The Stratfor analytic agency has published satellite imagery, showing a strong defensive line, built by Islamic State (IS) terrorists along the southern edge of the Mosul’s center.
The Iraqi Army and its allies, approaching Mosul from the east, have already entered the city’s outskirts. However, the Islamic State (IS) terrorist group, stationed in the heart of the Iraqi city, has started to prepare for the forthcoming battle. The Stratfor analytic agency published satellite imagery, obtained by AllSource Analysis, which show that terrorists have built a strong defensive line along the southern edge of the Mosul’s center.

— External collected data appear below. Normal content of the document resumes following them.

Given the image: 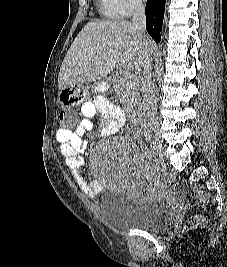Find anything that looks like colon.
Segmentation results:
<instances>
[{"mask_svg":"<svg viewBox=\"0 0 227 267\" xmlns=\"http://www.w3.org/2000/svg\"><path fill=\"white\" fill-rule=\"evenodd\" d=\"M76 115V110H60L59 111V119L62 125H60V130H71V119H74ZM202 223V218L196 216L190 219L185 227L186 228H193Z\"/></svg>","mask_w":227,"mask_h":267,"instance_id":"5ec220e1","label":"colon"}]
</instances>
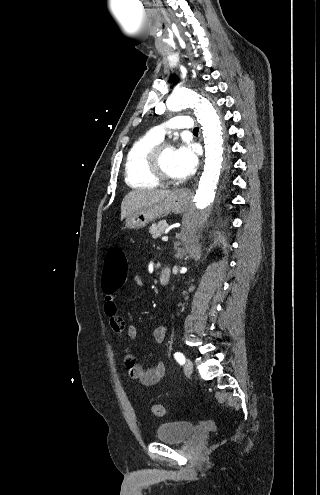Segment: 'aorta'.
I'll use <instances>...</instances> for the list:
<instances>
[{"label": "aorta", "mask_w": 320, "mask_h": 495, "mask_svg": "<svg viewBox=\"0 0 320 495\" xmlns=\"http://www.w3.org/2000/svg\"><path fill=\"white\" fill-rule=\"evenodd\" d=\"M166 105L172 112L192 108L204 136V170L182 226L181 242L189 245L196 241L207 217L215 209L214 195L223 162V129L216 108L195 91L177 89L167 99Z\"/></svg>", "instance_id": "obj_1"}]
</instances>
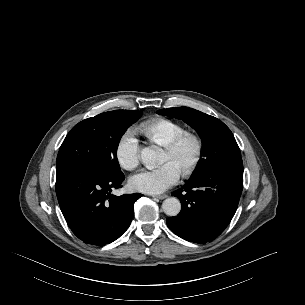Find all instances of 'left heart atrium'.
<instances>
[{"label":"left heart atrium","instance_id":"1","mask_svg":"<svg viewBox=\"0 0 305 305\" xmlns=\"http://www.w3.org/2000/svg\"><path fill=\"white\" fill-rule=\"evenodd\" d=\"M181 171L172 163L144 170L130 179L133 190L149 194L162 193L178 183Z\"/></svg>","mask_w":305,"mask_h":305}]
</instances>
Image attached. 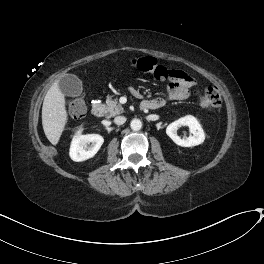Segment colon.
Returning a JSON list of instances; mask_svg holds the SVG:
<instances>
[{"mask_svg": "<svg viewBox=\"0 0 264 264\" xmlns=\"http://www.w3.org/2000/svg\"><path fill=\"white\" fill-rule=\"evenodd\" d=\"M132 66L139 71L153 75L155 78L165 80L172 77V71L168 70L157 59L146 57L132 61ZM193 95L199 99L204 106L219 108L222 104L219 90L211 84L205 86L204 90H193ZM85 112V103L82 98H77L68 104V113L74 119H79Z\"/></svg>", "mask_w": 264, "mask_h": 264, "instance_id": "colon-1", "label": "colon"}]
</instances>
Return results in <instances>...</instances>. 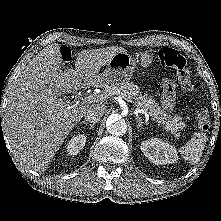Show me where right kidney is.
Instances as JSON below:
<instances>
[{"mask_svg": "<svg viewBox=\"0 0 221 221\" xmlns=\"http://www.w3.org/2000/svg\"><path fill=\"white\" fill-rule=\"evenodd\" d=\"M86 136L84 134H78L73 136L66 144V151L69 155H77L85 146Z\"/></svg>", "mask_w": 221, "mask_h": 221, "instance_id": "obj_1", "label": "right kidney"}]
</instances>
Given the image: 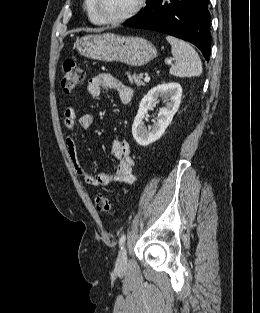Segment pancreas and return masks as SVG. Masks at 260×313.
<instances>
[{
  "label": "pancreas",
  "instance_id": "obj_1",
  "mask_svg": "<svg viewBox=\"0 0 260 313\" xmlns=\"http://www.w3.org/2000/svg\"><path fill=\"white\" fill-rule=\"evenodd\" d=\"M127 76H128V79H129V82L131 84H135L137 87H140V86H144L145 84L143 83L142 81V78H143V75L142 74H130V73H127Z\"/></svg>",
  "mask_w": 260,
  "mask_h": 313
}]
</instances>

The photos, represented by the above, were taken on October 31. As Stratfor’s experts noted, terrorists have cleared “a wide swath of terrain to the north of Mosul airport, along the western bank of the Tigris River.” Practically all the buildings of the airport complex, as well as of the former military base to the west from it have been destroyed by terrorists in order to transform the edge of the city’s fortified city center “into a wall, from which they can target approaching adversaries.” The large open areas, which have been cleared by the IS to the south of its positions “will enable it to watch and engage advancing forces from a greater distance.”
At the same time, a long line of barricades has also been built by terrorists on roads leading into the city. According to Stratfor, the IS has used portions of concrete walls in the streets in order to prevent vehicles from using them. Terrorists have also “fashioned ready-made barriers that are currently lining both sides of the roads that are still open, and they could easily tip them into the streets once the battle draws near.”

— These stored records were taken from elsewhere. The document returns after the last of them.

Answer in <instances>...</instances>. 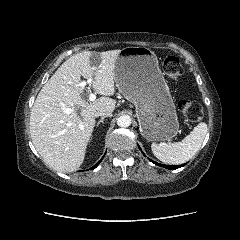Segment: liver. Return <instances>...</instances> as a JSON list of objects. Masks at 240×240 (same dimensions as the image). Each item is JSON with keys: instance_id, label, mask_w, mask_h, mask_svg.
<instances>
[{"instance_id": "obj_1", "label": "liver", "mask_w": 240, "mask_h": 240, "mask_svg": "<svg viewBox=\"0 0 240 240\" xmlns=\"http://www.w3.org/2000/svg\"><path fill=\"white\" fill-rule=\"evenodd\" d=\"M121 50L84 51L67 59L39 92L30 115L32 142L43 161L59 172L76 171L83 163L95 126V114L113 112L116 101L115 63ZM98 56L99 65H92ZM81 76L93 79L102 97L93 102L81 98ZM71 109L70 113L66 110Z\"/></svg>"}]
</instances>
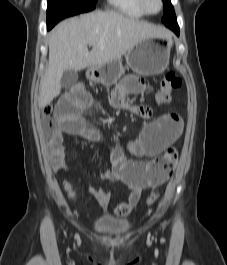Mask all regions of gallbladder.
I'll return each instance as SVG.
<instances>
[{
	"label": "gallbladder",
	"mask_w": 227,
	"mask_h": 265,
	"mask_svg": "<svg viewBox=\"0 0 227 265\" xmlns=\"http://www.w3.org/2000/svg\"><path fill=\"white\" fill-rule=\"evenodd\" d=\"M78 80V73L74 70H67L63 73L61 78V85L64 88L71 87Z\"/></svg>",
	"instance_id": "1"
}]
</instances>
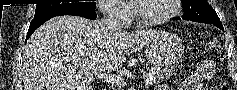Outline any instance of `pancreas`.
Instances as JSON below:
<instances>
[{"label":"pancreas","mask_w":237,"mask_h":90,"mask_svg":"<svg viewBox=\"0 0 237 90\" xmlns=\"http://www.w3.org/2000/svg\"><path fill=\"white\" fill-rule=\"evenodd\" d=\"M174 68L175 66H173V64H164V67L150 68V72L144 74V78H151V82L154 84L156 80H166V78L173 76L172 72H174Z\"/></svg>","instance_id":"cf45deb5"}]
</instances>
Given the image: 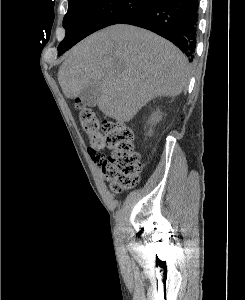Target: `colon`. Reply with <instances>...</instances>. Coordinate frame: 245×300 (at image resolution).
Returning a JSON list of instances; mask_svg holds the SVG:
<instances>
[{
  "mask_svg": "<svg viewBox=\"0 0 245 300\" xmlns=\"http://www.w3.org/2000/svg\"><path fill=\"white\" fill-rule=\"evenodd\" d=\"M79 120L83 131L89 135L91 157L101 166L104 176L115 192L136 186L140 180V155L135 151L130 128L110 119L100 122L95 113L77 101ZM111 151L107 157L100 153Z\"/></svg>",
  "mask_w": 245,
  "mask_h": 300,
  "instance_id": "1",
  "label": "colon"
}]
</instances>
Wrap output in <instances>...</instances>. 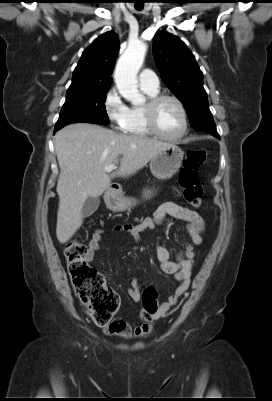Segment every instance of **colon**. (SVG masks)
<instances>
[{"label": "colon", "instance_id": "1", "mask_svg": "<svg viewBox=\"0 0 272 401\" xmlns=\"http://www.w3.org/2000/svg\"><path fill=\"white\" fill-rule=\"evenodd\" d=\"M204 150L195 149L187 153L179 173V185L186 202L198 208L201 205L203 189L199 181L198 170L205 162ZM87 249L83 242L72 239L65 244L64 255L75 294L86 305L88 314L99 326L110 328L112 318L119 307V296L106 286L104 277L86 260ZM144 311L154 313L158 308L157 293L147 287L142 293Z\"/></svg>", "mask_w": 272, "mask_h": 401}]
</instances>
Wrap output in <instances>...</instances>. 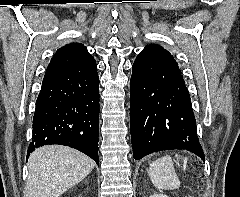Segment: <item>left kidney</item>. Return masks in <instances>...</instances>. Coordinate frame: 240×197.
Here are the masks:
<instances>
[{
  "label": "left kidney",
  "instance_id": "5707ae66",
  "mask_svg": "<svg viewBox=\"0 0 240 197\" xmlns=\"http://www.w3.org/2000/svg\"><path fill=\"white\" fill-rule=\"evenodd\" d=\"M149 197H168V196L165 194H161V193H154V194L150 195Z\"/></svg>",
  "mask_w": 240,
  "mask_h": 197
}]
</instances>
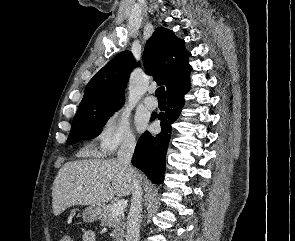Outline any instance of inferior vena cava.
Returning <instances> with one entry per match:
<instances>
[{
  "label": "inferior vena cava",
  "instance_id": "602c4592",
  "mask_svg": "<svg viewBox=\"0 0 295 241\" xmlns=\"http://www.w3.org/2000/svg\"><path fill=\"white\" fill-rule=\"evenodd\" d=\"M136 142L133 136H127L120 144L117 161L123 165L133 183L131 207L127 217L126 241H139L140 215L142 211V188L137 172L131 166V159L135 150Z\"/></svg>",
  "mask_w": 295,
  "mask_h": 241
}]
</instances>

Experts noted that defensive measures of the IS terrorists would pose a substantial tactical challenge to the air power and artillery fire of the Iraqi forces and its allies during the offensive on the city. “Iraqi troops will either have to adjust their course to avoid running into the Islamic State’s positions head-on, or accept the risks of crossing open terrain to reach the dug-in jihadist fighters,” Stratfor’s analysts concluded.